Ogni lavoro ottiene la propria directory temporanea e il proprio profilo LibreOffice, cancellati quando il lavoro finisce. Il livello gratuito accetta 25 MB per file caricato, il che per un RTF è meno documento di quanto sembri, dato che il formato è così più grande di ciò che contiene.
Controllate la lista stili prima di controllare il testo. Se il documento è arrivato con un insieme sensato di stili nominati avete il caso buono; se è arrivato come uno stile con molta formattazione diretta, il programma originario non ha mai usato gli stili.
Poi guardate i tre punti che portano rischio: tabelle con celle unite, numerazione elenco multilivello, e il punto dove un documento lungo si divide tra pagine. Tenete l’RTF originale finché il primo documento non è passato per tutto il vostro processo una volta.
| RTF | ODT | |
|---|---|---|
| Nome completo | Rich Text Format | OpenDocument Text |
| Estensione del file | .rtf | .odt |
| Tipo di media | application/rtf | application/vnd.oasis.opendocument.text |
| Prima pubblicazione | 1987 | 2005 |
| Pubblicato da | Microsoft | OASIS |
| Specifica | — | ISO/IEC 26300 |
| Licenza | Pubblicato, non standardizzato | Standard aperto |
| Situazione attuale | Vecchio, ancora letto ovunque | Attuale |
| Si apre nel browser | Nessun browser | Nessun browser |
| Valutato al suo posto | DOCX, TXT | DOCX, PDF |
RTF e ODT ammettono più pagine, quindi un documento di più pagine resta un unico file.

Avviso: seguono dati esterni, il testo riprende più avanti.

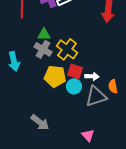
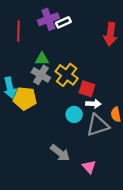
red square: (75, 71) -> (87, 89), moved
yellow pentagon: (55, 76) -> (25, 98), moved
gray arrow: (40, 122) -> (60, 153), moved

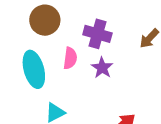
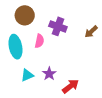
purple star: (102, 68) -> (49, 74), moved

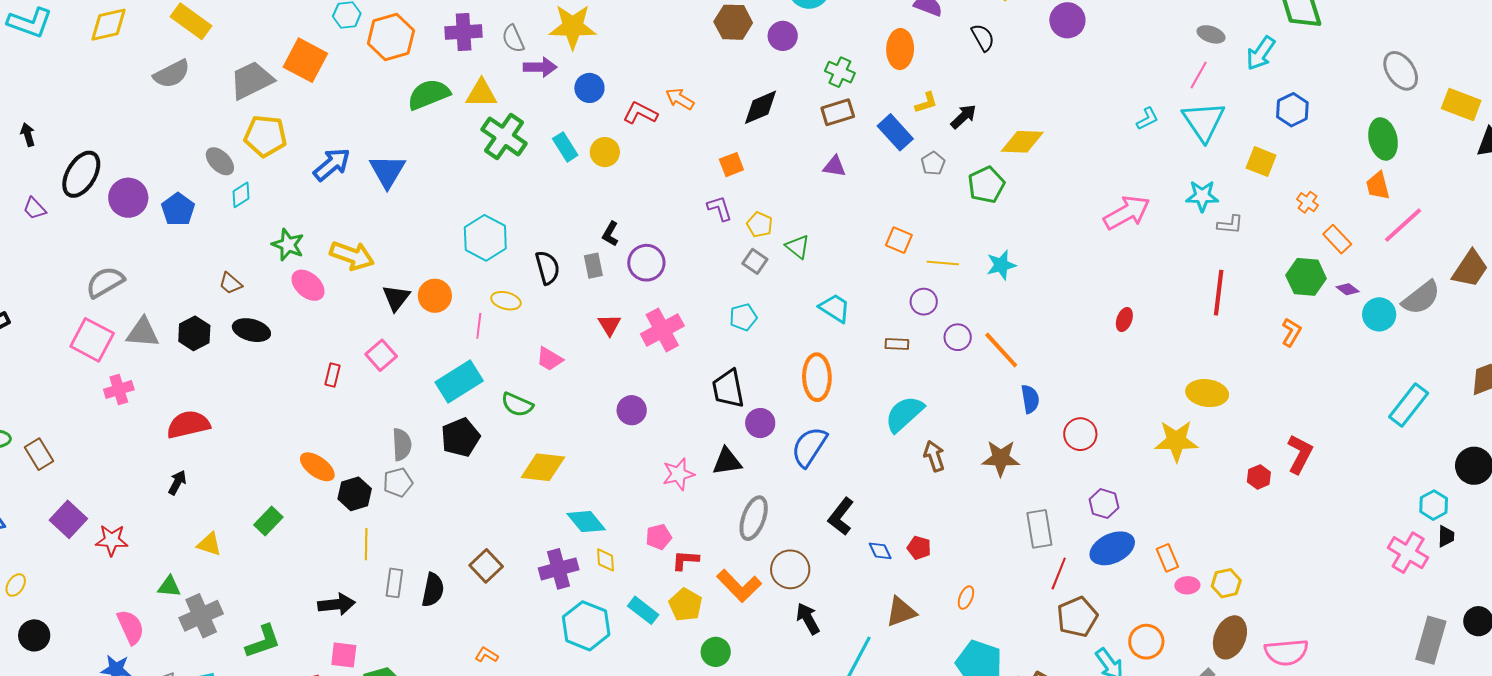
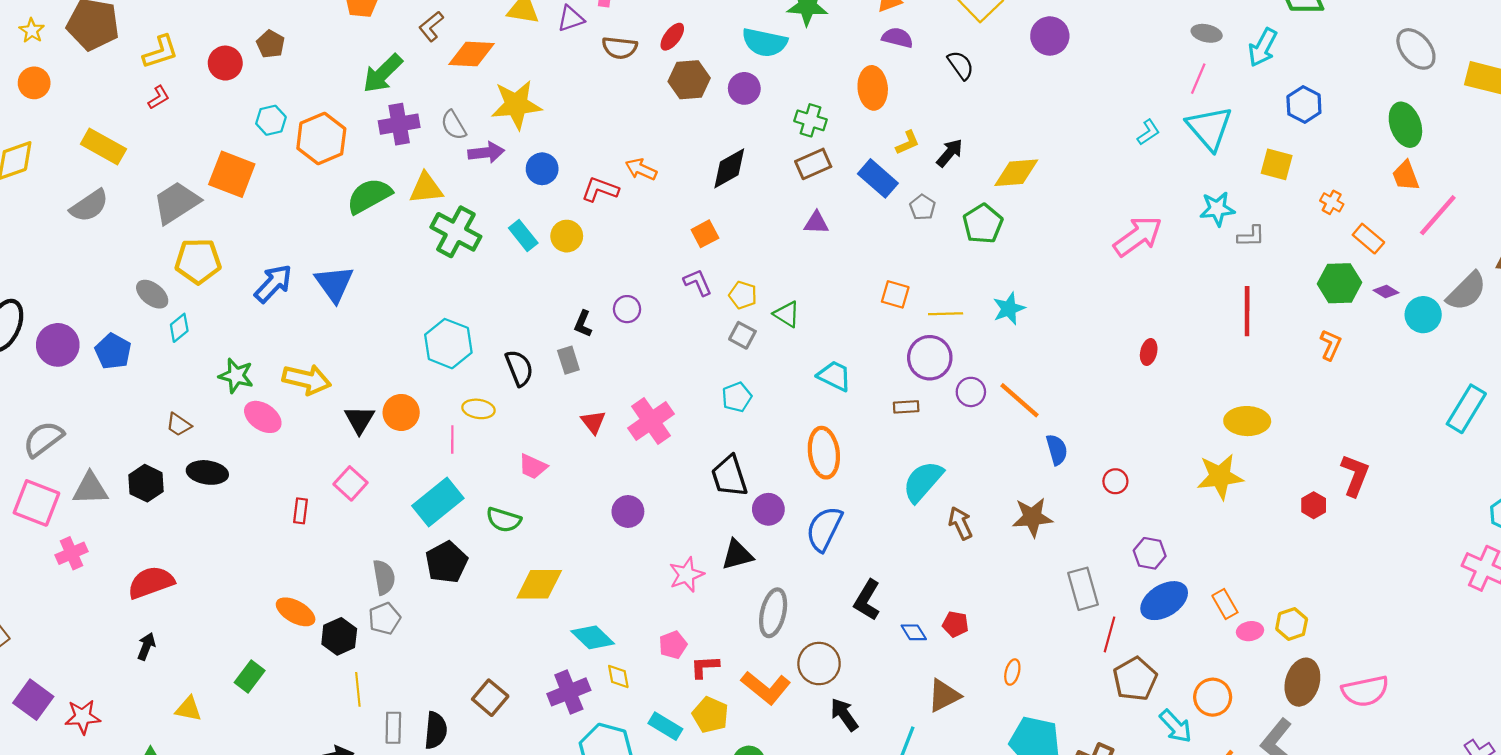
purple circle: (646, 263) -> (627, 309), moved, size x0.7
purple circle: (924, 302) -> (930, 358), size x1.5
red circle: (1080, 434) -> (1115, 481), size x0.7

RTF risale al 1987 ed è largamente superato. ODT è ciò che scrivono i programmi attuali, quindi convertire serve anche a restare leggibili.
Microsoft Word e LibreOffice Writer leggono sia RTF sia ODT, quindi puoi confrontare il risultato con l'originale senza un secondo programma.
ODT viene da OASIS e risale al 2005, descritto in ISO/IEC 26300. LibreOffice Writer, Microsoft Word e Google Docs lo leggono.
RTF è stato pubblicato nel 1987 e ODT nel 2005. Il più vecchio è in genere il file più sicuro da consegnare; il più recente fa lo stesso lavoro con meno byte.
Sì: questa conversione ha bisogno di un software che in un browser non può girare. Il file viaggia cifrato fino al nostro server, viene cancellato appena il lavoro finisce e il risultato dopo 60 minuti. Il lavoro lo fa LibreOffice, la suite per ufficio completa, senza interfaccia.
Sì, fino a 100 conversioni al giorno per file fino a 25 MB. Quell’unico limite esiste perché questa conversione gira su un server che paghiamo noi. Per il resto qui non c’è niente di limitato, e la filigrana non c’è in nessun caso. Il limite esiste perché LibreOffice ha bisogno di una nostra macchina per girare.
RTF e ODT descrivono il contenuto in modi radicalmente diversi. La conversione è quindi una ricostruzione e non una copia: fedele, ma non identica byte per byte. La formattazione sopravvive; macro, oggetti incorporati e cronologia delle revisioni di solito no.
No. La conversione gira dalla nostra parte e ti consegna un file ODT finito; per aprirlo ti serve il programma con cui il tuo dispositivo mostra di solito OpenDocument Text.